Locked-in artist breaks free with ‘Skullscapes’

Jeffrey Keough’s darkly comic exhibit “Skullscapes” appears at the LeRoy Neiman Center for Print Studies at the Columbia University School of the Arts now through March 31.

By Nicole Savery

Published March 9, 2010

Artist Jeffrey Keough’s artwork, currently on display at the LeRoy Neiman Center for Print Studies, addresses morbid subjects with humor and wit. The exhibit, “Skullscapes,” includes a macabre take on Roman marble busts.

Tina Gao / Senior staff photographer

Viewers would never guess it from looking at his work, but artist Jeffrey Keough suffered a stroke in 2005 that left him with “locked-in-syndrome.” The rare and often fatal condition rendered him unable to walk or talk, but his mental abilities were unaffected.

Keough’s first solo exhibit, “Skullscapes,” appears at the LeRoy Neiman Center for Print Studies at the Columbia University School of the Arts now through March 31. The exhibit was organized by Tomas Vu-Daniel, artistic director of the Neiman Center.

Expressing his renewed dedication to his art, Keough said, “I am fortunate to be here at all, but am practically lucky to have learned something important from each of the artists with whom I have had the privilege to work with.”

Given the tremendous challenges he has confronted in his personal life, Keough’s work is all the more compelling as a means of communication and self-expression. The artist is careful to point out, though, that his art is much more than just a reflection of his current condition. “I want to reach beyond the therapeutic to a larger relevancy,” he said.

As students walk into the gallery space, it is impossible not to notice the row of six skulls standing guard atop square pillars along a wall. Calling to mind the sculpted marble busts of ancient Roman senators, these skulls demonstrate the artist’s sharp eye for mixed media with colorful silk flowers and thick plastic framed glasses.
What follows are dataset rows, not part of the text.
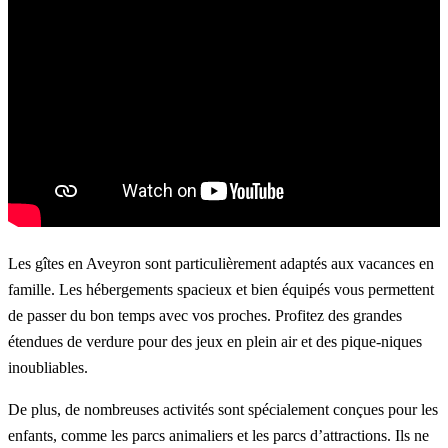
Les gîtes en Aveyron sont particulièrement adaptés aux vacances en
famille. Les hébergements spacieux et bien équipés vous permettent
de passer du bon temps avec vos proches. Profitez des grandes
étendues de verdure pour des jeux en plein air et des pique-niques
inoubliables.
De plus, de nombreuses activités sont spécialement conçues pour les
enfants, comme les parcs animaliers et les parcs d’attractions. Ils ne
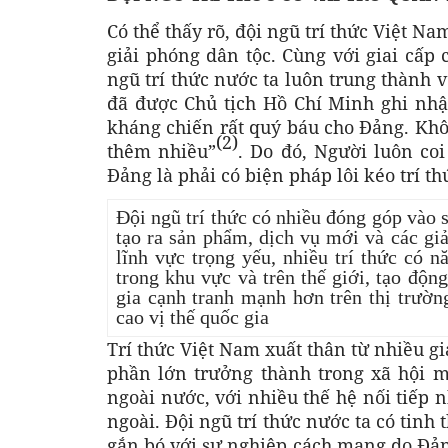
Có thể thấy rõ, đội ngũ trí thức Việt N
giải phóng dân tộc. Cùng với giai cấ
ngũ trí thức nước ta luôn trung thành 
đã được Chủ tịch Hồ Chí Minh ghi nhậ
kháng chiến rất quý báu cho Đảng. Kh
(2)
thêm nhiều”
. Do đó, Người luôn coi
Đảng là phải có biện pháp lôi kéo trí t
Đội ngũ trí thức có nhiều đóng góp vào 
tạo ra sản phẩm, dịch vụ mới và các giả
lĩnh vực trọng yếu, nhiều trí thức có n
trong khu vực và trên thế giới, tạo độn
gia cạnh tranh mạnh hơn trên thị trườ
cao vị thế quốc gia
Trí thức Việt Nam xuất thân từ nhiều gi
phần lớn trưởng thành trong xã hội m
ngoài nước, với nhiều thế hệ nối tiếp 
ngoài. Đội ngũ trí thức nước ta có tinh 
gắn bó với sự nghiệp cách mạng do Đản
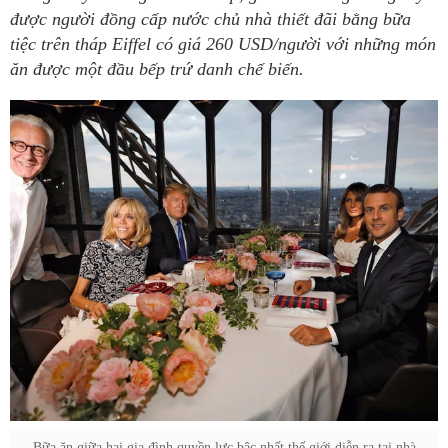
được người đồng cấp nước chủ nhà thiết đãi bằng bữa
tiệc trên tháp Eiffel có giá 260 USD/người với những món
ăn được một đầu bếp trứ danh chế biến.
Bữa ăn giữa hai gia đình quyền lực bậc nhất thế giới diễn ra tại nhà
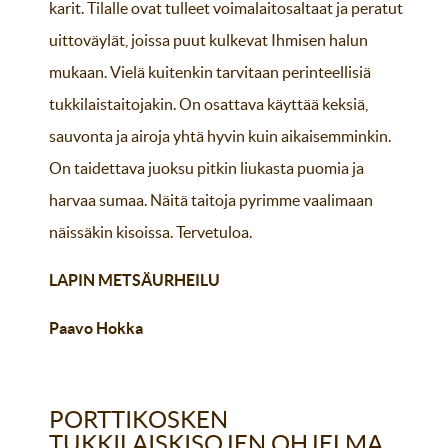
karit. Tilalle ovat tulleet voimalaitosaltaat ja peratut
uittoväylät, joissa puut kulkevat Ihmisen halun
mukaan. Vielä kuitenkin tarvitaan perinteellisiä
tukkilaistaitojakin. On osattava käyttää keksiä,
sauvonta ja airoja yhtä hyvin kuin aikaisemminkin.
On taidettava juoksu pitkin liukasta puomia ja
harvaa sumaa. Näitä taitoja pyrimme vaalimaan
näissäkin kisoissa. Tervetuloa.
LAPIN METSÄURHEILU
Paavo Hokka
PORTTIKOSKEN
TUKKILAISKISOJEN OHJELMA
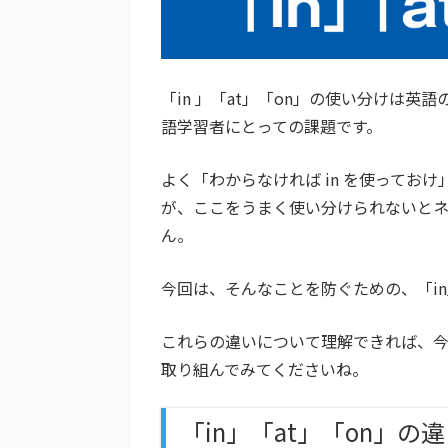
「in 」「at」「on」の使い分けは
語学習者にとっての課題です。
よく「わからなければ in を使って
が、ここをうまく使い分けられないと
ん。
今回は、そんなことを防ぐための、「in
これらの違いについて理解できれば、
取り組んでみてくださいね。
「in」「at」「on」の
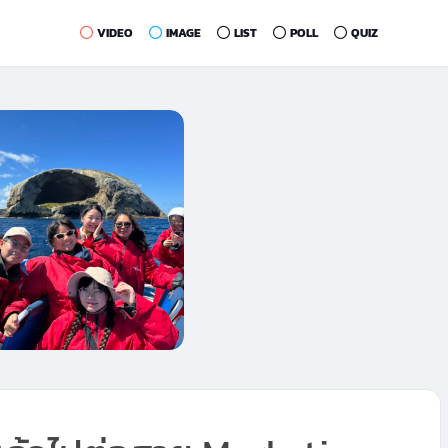
VIDEO
IMAGE
LIST
POLL
QUIZ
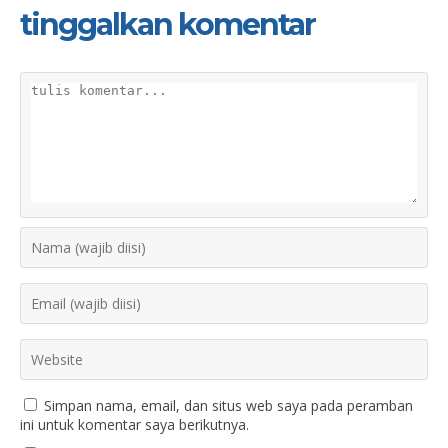
tinggalkan komentar
Simpan nama, email, dan situs web saya pada peramban
ini untuk komentar saya berikutnya.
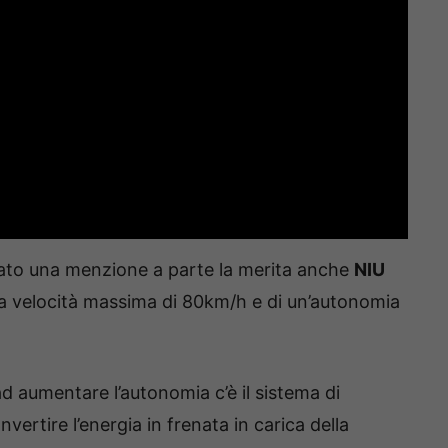
ercato una menzione a parte la merita anche
NIU
a velocità massima di 80km/h e di un’autonomia
, ad aumentare l’autonomia c’è il sistema di
ertire l’energia in frenata in carica della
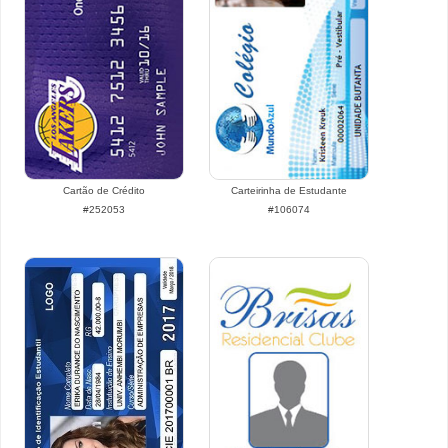
Cartão de Crédito
Carteirinha de Estudante
#252053
#106074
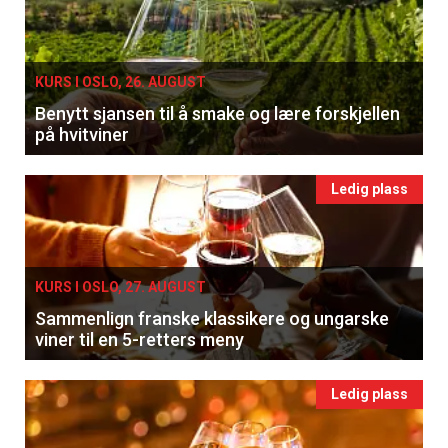
KURS I OSLO, 26. AUGUST
Benytt sjansen til å smake og lære forskjellen
på hvitviner
Ledig plass
KURS I OSLO, 27. AUGUST
Sammenlign franske klassikere og ungarske
viner til en 5-retters meny
Ledig plass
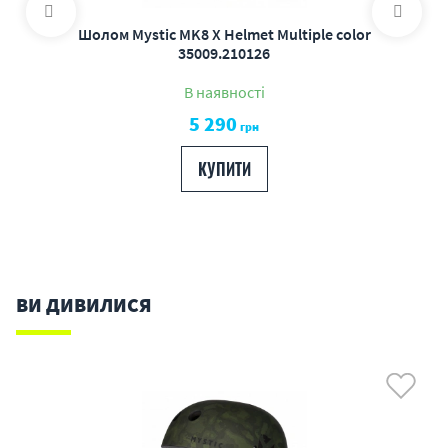
Шолом Mystic MK8 X Helmet Multiple color
35009.210126
В наявності
5 290
грн
КУПИТИ
ВИ ДИВИЛИСЯ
Keough’s dark sense of humor is undeniably on display here—the skulls are given individualized personalities with names like “Joe,” “Gwen,” and “Pierre.” Some of the skulls sit atop books, and a quick glance at their spines reveals titles such as “Dante’s Inferno” and “Don DeLillo’s Falling Man” (a reference to the photograph of a man who jumped from the World Trade Center on Sept. 11, 2001).

Keough’s art exists at the intersection of dark and light, eerie and everyday, creepy and cliché. His particular talent seems to be in finding the humor in this shocking juxtaposition of the mundane with the macabre. To this end, Keough takes ordinary objects and adds subtle—and some not-so-subtle—elements of perversion to surprise viewers into taking notice. Stock photographs taken from store-bought picture frames have been destroyed by an errant hole-puncher—Keough has cleverly named this piece “Wholy Family.”

While “Skullscapes” is undoubtedly a challenging and provocative exhibit, visitors may leave the gallery feeling slightly uncertain of what to make of Keough’s work. Is he pushing people to find levity even in morbid subjects? Is he pointing out the sinister elements lurking behind a cheerful façade? Or, possibly, his goal is simply to shock and entertain.